Artificial Intelligence, General, Health

CRISPR Cas9: The Ultimate Gene Modification Tool


CRISPR is something you have probably never heard of if you are not interested in biological and health care technology. To the sworn techies, however, this is a household name that represents a tool that may change the game forever.
What may not be clear to virtually everyone regardless of their grasp of scientific developments is why all of a sudden the technology has become such a big deal when scientists have been fiddling with genomes since the 80’s. Well, hopefully at the end of the article you will have a global idea.

Make sure to leave your comments at the bottom of the page and let us know what you think about this medical breakthrough.

.What is CRISPR?

CRISPR refers to the odd DNA sequences that identify pathogens and fight them when they attack body cells.

The name – which is pronounced “crisper” – stands for Clustered Regularly Interspaced Short Palindromic Repeats.

Um weird, right?

You could be pardoned for thinking so, but if you took a second glance at the phrase you would realize that it is a brief description of the general structure of the DNA sequences.
Normally, they are clustered and occur at regular intervals. If labeled with letters, they portray palindromes that occur in near-perfect repetitions.

CRISPR was first detected back in the 80s by a group of scientists led by Francisco Mojica during a random study on bacteria and archaea.

how crispr works

UC Berkeley Infographic on how exactly Crispr Cas9 works

The odd DNA sequences drew their attention, and studies ensued to find if the structure was adapted to any particular purpose.
Expected to draw a blank after a series of failed attempts, scientists led by Philippe Horvath finally in 2007 conclusively showed that the sequences were for viral defense.

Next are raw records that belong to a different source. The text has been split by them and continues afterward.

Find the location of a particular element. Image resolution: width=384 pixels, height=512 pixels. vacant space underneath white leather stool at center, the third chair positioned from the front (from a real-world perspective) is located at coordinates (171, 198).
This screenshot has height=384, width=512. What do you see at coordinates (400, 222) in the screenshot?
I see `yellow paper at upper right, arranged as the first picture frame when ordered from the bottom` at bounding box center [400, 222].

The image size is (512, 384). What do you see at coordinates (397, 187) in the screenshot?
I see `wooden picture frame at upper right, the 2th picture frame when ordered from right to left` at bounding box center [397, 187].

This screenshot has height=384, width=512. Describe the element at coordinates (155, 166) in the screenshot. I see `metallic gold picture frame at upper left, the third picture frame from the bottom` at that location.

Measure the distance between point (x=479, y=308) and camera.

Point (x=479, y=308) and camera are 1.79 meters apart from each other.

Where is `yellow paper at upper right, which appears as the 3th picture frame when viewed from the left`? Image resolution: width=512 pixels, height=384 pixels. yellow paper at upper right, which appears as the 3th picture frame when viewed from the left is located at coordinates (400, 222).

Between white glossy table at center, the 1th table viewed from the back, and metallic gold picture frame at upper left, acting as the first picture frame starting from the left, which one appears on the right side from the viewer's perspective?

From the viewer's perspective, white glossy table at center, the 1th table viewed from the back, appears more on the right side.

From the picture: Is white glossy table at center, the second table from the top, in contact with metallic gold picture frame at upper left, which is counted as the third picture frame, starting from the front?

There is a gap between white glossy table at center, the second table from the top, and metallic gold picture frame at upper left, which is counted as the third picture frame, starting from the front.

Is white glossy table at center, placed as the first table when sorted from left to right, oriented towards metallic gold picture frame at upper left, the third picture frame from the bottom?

.So then CRISPR is just a DNA strand?

Well, you wouldn’t be wrong if you said it is but then again you wouldn’t be entirely right. It isn’t important either way.
What you need to know is that it has enabled gene editing, splicing, and experimentation and that is why it is a big deal.

By understanding its role in genomes and how it works to protect the body against disease-causing organisms you’ll get to know how it enables the said functions. I’ll give you a superficial idea.

An organism has to learn how to deal with a new disease just in case it happens more than once.
The CRISPR sequences study the virus and even steal a few strands from its DNA to familiarize with it.

If the disease is detected for the second time, the body attacks it with a premeditated enzyme or group of enzymes as the DNA seems relevant.
Just for the record, virus attacks DNA directly so there is no way an organism’s DNA can miss out on an incoming attack.
Cas is the name of the protein released by CRISPR to twine with viral DNA and weaken it during an attack. And that brings us to CRISPR Cas9.

.What is CRISPR Cas9?

CRISPR Cas9 is a super accurate technique through which medical practitioners can constructively modify the blueprint of targeted DNA.

So, yes, genetic engineers could now follow the same “telegraph” used by CRISPR to protect the body against viral infections to do the same.
In fact, they can do more with it; they can communicate right about anything from shutting down a gene to turning dormant genes on. And this is regardless of the gene’s nature. It can be viral or not.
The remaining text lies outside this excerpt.